Frank said he would decide on the motions within 60 days, just before the Legislature reconvenes next year.
In the past, courts have not been generous to individuals who challenged their confinement, said William Mitchell College of Law Dean Eric Janus, a long-time critic of the program. But he notes that the latest lawsuit challenges the system as a whole.
"We're dealing with a different situation here, where you have a 20-year period, 700 people, and a very clearly established action by the state," said Janus, a member of a court-appointed task force that recently recommended less restrictive treatment options.
The recommendations include giving judges the option of sending sex offenders who have completed their sentences to less restrictive treatment programs instead of to prison-like treatment facilities where most are detained indefinitely.
The task force also recommends establishing a screening unit independent of the state departments of Human Services and Corrections to evaluate sex offenders who might meet the criteria for commitment every two years.
State Rep. Tina Liebling, DFL-Rochester, said she does not want Frank to impose a solution.
"What I'd really like to see the judge do, is give the Legislature a strong signal about his intentions and give us some time to respond," said Liebling, who is working on legislation to adopt the task force's recommendations. "Because it's really our job to deal with this program. We were not elected to punt on decisions like this."
Nearly all of the people in the Minnesota Sex Offender Program are held at its facilities in Moose Lake and St. Peter. Most have spent time in prison.
But others haven't. Among them is 26-year-old Craig Bolte, one of the sex offenders challenging the state's civil commitment law.

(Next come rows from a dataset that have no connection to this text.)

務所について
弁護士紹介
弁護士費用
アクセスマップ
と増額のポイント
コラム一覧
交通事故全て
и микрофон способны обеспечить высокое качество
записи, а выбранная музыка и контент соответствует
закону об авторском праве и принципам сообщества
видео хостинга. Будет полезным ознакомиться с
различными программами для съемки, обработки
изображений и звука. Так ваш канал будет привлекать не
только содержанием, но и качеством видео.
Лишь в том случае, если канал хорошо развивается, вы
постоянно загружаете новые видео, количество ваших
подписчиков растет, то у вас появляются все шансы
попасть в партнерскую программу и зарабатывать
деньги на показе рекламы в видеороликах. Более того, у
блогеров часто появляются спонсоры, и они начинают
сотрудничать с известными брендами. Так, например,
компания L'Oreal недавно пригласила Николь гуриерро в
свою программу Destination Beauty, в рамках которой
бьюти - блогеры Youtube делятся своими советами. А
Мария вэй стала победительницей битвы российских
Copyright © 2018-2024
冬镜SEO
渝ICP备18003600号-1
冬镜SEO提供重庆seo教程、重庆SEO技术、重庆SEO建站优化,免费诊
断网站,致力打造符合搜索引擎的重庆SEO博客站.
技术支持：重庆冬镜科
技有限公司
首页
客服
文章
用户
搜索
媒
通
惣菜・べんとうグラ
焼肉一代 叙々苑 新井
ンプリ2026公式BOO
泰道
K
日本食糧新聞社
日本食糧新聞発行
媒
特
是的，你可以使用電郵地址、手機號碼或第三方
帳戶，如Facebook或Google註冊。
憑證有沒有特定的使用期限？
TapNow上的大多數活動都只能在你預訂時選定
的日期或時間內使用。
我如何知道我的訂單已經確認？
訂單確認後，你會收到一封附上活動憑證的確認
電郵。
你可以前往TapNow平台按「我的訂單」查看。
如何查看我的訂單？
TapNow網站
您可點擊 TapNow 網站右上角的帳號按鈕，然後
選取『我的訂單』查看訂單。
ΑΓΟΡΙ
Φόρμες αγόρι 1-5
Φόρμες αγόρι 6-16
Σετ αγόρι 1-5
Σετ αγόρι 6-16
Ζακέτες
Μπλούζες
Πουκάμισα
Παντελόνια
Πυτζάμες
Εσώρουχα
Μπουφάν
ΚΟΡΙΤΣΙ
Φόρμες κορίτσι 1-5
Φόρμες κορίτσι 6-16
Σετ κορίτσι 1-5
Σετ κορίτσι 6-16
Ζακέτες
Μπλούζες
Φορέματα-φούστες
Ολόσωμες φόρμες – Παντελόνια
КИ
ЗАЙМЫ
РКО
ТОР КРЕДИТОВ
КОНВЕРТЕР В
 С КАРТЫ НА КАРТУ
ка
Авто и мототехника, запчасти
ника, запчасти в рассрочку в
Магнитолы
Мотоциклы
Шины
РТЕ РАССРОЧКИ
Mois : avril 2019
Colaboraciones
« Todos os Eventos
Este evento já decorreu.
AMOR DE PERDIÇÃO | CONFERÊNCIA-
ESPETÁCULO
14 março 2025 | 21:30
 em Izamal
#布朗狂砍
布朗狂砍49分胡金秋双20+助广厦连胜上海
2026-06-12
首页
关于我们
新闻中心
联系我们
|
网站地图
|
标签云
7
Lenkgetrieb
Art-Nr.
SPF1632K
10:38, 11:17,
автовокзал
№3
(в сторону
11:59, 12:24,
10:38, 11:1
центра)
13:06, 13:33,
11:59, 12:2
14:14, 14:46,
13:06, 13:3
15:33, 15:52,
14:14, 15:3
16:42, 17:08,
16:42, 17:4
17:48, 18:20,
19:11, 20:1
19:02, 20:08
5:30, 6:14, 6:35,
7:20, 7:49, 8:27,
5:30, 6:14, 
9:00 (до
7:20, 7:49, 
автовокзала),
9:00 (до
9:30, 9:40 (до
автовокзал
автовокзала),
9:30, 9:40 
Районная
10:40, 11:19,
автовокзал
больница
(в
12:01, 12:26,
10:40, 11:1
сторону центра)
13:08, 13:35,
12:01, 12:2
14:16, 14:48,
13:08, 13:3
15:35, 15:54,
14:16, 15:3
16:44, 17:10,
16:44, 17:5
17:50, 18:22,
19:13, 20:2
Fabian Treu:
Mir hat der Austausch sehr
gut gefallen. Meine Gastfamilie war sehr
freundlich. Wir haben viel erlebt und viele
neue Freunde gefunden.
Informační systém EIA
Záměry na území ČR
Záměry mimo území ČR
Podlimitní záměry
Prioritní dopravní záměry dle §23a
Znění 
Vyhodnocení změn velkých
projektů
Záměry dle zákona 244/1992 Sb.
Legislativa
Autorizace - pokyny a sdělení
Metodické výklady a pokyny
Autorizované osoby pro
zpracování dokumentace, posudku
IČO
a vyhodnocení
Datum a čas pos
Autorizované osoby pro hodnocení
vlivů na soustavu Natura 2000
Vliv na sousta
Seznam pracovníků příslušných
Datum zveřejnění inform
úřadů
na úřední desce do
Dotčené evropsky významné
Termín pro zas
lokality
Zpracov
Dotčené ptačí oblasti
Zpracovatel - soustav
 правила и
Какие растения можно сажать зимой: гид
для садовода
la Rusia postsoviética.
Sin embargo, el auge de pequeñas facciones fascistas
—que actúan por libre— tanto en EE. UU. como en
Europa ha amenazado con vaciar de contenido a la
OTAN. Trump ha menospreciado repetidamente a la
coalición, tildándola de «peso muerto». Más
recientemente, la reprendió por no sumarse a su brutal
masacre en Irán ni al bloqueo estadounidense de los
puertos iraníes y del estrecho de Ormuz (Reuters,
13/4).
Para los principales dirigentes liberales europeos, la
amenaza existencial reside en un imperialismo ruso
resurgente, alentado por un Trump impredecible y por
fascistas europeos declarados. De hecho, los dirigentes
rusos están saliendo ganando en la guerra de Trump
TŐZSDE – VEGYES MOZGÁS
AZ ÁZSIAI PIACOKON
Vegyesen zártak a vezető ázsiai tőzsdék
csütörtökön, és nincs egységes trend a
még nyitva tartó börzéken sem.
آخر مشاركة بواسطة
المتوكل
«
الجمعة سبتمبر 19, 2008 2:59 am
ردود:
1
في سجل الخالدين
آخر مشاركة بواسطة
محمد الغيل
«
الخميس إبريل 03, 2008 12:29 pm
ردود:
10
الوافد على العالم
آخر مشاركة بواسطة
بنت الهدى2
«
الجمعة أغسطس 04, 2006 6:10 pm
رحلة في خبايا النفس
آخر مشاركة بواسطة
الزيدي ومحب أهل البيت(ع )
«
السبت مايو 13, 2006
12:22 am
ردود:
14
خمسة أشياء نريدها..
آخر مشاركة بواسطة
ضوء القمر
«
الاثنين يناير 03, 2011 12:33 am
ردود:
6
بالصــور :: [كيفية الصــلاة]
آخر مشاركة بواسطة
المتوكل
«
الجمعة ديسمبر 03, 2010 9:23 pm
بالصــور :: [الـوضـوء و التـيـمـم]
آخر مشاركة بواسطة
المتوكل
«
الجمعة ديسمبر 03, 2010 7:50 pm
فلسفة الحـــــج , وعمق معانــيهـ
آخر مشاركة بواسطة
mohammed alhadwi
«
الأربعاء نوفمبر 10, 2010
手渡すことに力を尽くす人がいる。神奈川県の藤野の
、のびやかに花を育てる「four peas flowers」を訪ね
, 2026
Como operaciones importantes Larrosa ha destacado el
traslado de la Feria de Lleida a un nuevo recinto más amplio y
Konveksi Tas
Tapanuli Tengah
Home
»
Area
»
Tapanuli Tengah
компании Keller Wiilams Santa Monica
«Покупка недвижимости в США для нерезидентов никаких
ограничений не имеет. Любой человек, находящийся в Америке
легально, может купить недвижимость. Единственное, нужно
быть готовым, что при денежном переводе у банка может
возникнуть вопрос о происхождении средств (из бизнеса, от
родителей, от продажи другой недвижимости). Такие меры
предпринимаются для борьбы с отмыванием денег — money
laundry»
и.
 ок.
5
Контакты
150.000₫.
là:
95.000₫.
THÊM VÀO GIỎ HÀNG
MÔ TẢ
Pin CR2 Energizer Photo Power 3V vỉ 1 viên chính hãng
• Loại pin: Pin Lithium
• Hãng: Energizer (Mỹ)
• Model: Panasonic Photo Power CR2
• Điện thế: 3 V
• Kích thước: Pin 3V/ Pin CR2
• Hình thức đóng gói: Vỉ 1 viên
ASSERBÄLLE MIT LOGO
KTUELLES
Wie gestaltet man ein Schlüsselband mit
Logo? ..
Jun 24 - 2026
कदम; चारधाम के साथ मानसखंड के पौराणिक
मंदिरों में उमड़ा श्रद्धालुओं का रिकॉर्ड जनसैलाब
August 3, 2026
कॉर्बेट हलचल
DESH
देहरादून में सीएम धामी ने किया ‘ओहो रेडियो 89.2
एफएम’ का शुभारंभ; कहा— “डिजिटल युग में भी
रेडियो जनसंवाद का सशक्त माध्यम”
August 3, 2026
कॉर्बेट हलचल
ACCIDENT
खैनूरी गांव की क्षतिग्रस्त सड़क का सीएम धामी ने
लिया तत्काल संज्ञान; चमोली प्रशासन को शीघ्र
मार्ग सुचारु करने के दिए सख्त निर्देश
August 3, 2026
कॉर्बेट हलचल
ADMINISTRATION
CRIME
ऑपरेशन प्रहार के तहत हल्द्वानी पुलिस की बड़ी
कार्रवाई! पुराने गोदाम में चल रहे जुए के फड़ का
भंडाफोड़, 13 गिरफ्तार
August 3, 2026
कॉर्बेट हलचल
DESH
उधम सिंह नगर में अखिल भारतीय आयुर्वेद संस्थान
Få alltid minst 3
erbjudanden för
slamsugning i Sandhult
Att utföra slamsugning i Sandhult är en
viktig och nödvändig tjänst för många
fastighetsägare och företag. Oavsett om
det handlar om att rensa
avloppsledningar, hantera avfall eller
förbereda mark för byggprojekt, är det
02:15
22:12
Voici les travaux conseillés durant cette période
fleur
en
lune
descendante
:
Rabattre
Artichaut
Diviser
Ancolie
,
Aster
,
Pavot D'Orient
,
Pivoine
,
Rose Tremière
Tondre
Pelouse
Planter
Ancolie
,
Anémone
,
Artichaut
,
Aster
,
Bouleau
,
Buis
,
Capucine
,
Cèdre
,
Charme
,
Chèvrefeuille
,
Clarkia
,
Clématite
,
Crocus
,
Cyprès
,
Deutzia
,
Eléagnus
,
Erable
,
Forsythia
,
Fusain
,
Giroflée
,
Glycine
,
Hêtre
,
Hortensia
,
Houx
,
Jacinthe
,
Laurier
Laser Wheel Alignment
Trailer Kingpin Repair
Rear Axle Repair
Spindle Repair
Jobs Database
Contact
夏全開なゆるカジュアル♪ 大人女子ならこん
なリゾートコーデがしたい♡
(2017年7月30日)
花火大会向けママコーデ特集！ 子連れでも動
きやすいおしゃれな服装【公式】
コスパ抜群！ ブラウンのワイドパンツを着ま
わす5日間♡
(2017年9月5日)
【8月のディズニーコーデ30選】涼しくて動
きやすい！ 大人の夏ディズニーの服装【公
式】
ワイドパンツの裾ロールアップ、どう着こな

As a toddler, Bolte suffered sexual abuse at the hands of a relative. At age 15, he sexually abused his younger sister, according to court documents. He also propositioned an 11-year-old girl and threatened to kill her father. Bolte was sent to several juvenile treatment programs. When he was 19, a judge deemed Bolte a sexually dangerous person and sent him away for further treatment in the Minnesota Sex Offender Program.